Bencana Sumatera dan “Cerita Si Bunga Angkasa”
Oleh Agus Dermawan T.*
Cerita sangat pendek gubahan 43 tahun lalu bertaut erat dengan bencana Sumatera yang terjadi pada November-Desember 2025. Kita lalu ingat sosok Pendekar Lingkungan Hidup: Emil Salim.
————–
BENCANA besar melanda Aceh, Sumatera Utara dan Sumatera Barat. Banjir dan longsor melumpuhkan sangat banyak wilayah. Lebih dari 1.000 orang tewas, ribuan lain hilang. Ribuan desa tenggelam. Puluhan ribu rumah terendam air bercampur lumpur.
Malapetaka yang datang bergelombang sejak penghujung November itu disebabkan oleh beberapa hal sekaligus. Yakni karena alam yang mendatangkan hujan tiada henti selama beberapa hari. Karena ulah manusia yang sejak lama tak henti menebangi hutan di ketinggian. Sehingga ketika hujan riuh mendera, air segera turun dan melongsorkan tanah ke mana-mana. Juga karena berhampar-hampar hutan dibabat untuk ditanami tumbuhan industri, dikeruk untuk eksplorasi pertambangan, dengan hasrat yang tidak perduli atas dampak yang datang pada kemudian hari.
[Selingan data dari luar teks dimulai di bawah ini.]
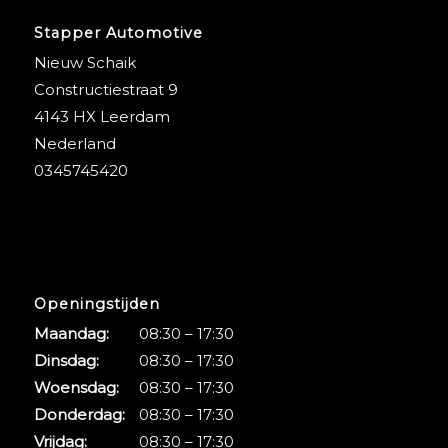
Stapper Automotive
Nieuw Schaik
Constructiestraat 9
4143 HX Leerdam
Nederland
0345745420
Openingstijden
Maandag:
08:30 – 17:30
Dinsdag:
08:30 – 17:30
Woensdag:
08:30 – 17:30
Donderdag:
08:30 – 17:30
Vrijdag:
08:30 – 17:30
Prof Dr Emil Salim (95 tahun) Menteri Negara Pengawasan Pembangunan dan Lingkungan Hidup Indonesia 1978-1993, bertutur kepada Garuda TV dalam program “Orang Penting”. Ia bersuara keras bahwa bencana yang melanda Sumatera adalah akibat pemimpin Indonesia pada beberapa dekade terakhir tidak menjalankan kebijakan pembangunan yang berkelanjutan. Ia mengatakan bahwa kebijakan lingkungan pasal penjagaan hutan, yang sudah digagas rapi sejak lebih 45 tahun silam, diputus dan tidak diteruskan. Hasilnya adalah kerusakan alam yang hebat dan bencana yang dahsyat.
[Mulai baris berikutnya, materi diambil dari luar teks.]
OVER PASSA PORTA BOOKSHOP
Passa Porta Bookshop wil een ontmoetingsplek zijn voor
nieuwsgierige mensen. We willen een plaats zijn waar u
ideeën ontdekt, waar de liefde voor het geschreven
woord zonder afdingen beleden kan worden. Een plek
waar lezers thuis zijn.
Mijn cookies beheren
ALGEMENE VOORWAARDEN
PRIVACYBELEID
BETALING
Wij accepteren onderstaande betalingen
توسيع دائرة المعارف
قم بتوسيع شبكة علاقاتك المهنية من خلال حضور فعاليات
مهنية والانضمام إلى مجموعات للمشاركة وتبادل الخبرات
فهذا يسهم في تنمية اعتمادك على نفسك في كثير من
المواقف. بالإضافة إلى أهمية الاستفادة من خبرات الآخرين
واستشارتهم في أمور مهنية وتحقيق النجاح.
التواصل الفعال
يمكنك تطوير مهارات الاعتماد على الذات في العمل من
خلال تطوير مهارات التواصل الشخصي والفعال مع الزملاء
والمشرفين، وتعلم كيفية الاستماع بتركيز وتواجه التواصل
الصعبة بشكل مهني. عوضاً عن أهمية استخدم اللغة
Prof. Dr. Emil Salim, SE, MA, Ph.D. Pendekar Lingkungan Hidup Indonesia. (Sumber: Dokumen)
Emil Salim adalah menteri lingkungan hidup yang paling memegang janji mulia kepada alamnya. Semenjak ia menjabat, berbagai kebijakan ia lakukan. Dari menganalisis dampak lingkungan, ekonomi hijau, konservasi dan pengelolaan sumber daya alam, sampai pendidikan dan kesadaran lingkungan. Untuk yang terakhir ini Emil Salim menggagas berbagai program. Pameran lukisan anak-anak dan remaja bertema lingkungan hidup, festival poster pelestarian alam, dan sebagainya. Satu di antaranya yang sangat saya ingat adalah sayembara menulis cerita pendek untuk anak-anak bertema kehijauan bumi dan penjagaan alam Tanah Air.
Sayembara yang pertama kali diadakan di Indonesia itu dibuka pada awal April 1982, dan ditutup pada tengah Mei 1982. Tak jelas, apakah karena figur Emil Salim yang populer, atau karena isu lingkungan hidup sedang moncer, kompetisi itu diikuti oleh hampir 1.000 penulis, dengan melibatkan nama-nama sastrawan besar. Sehingga naskah yang masuk berjumlah ribuan judul.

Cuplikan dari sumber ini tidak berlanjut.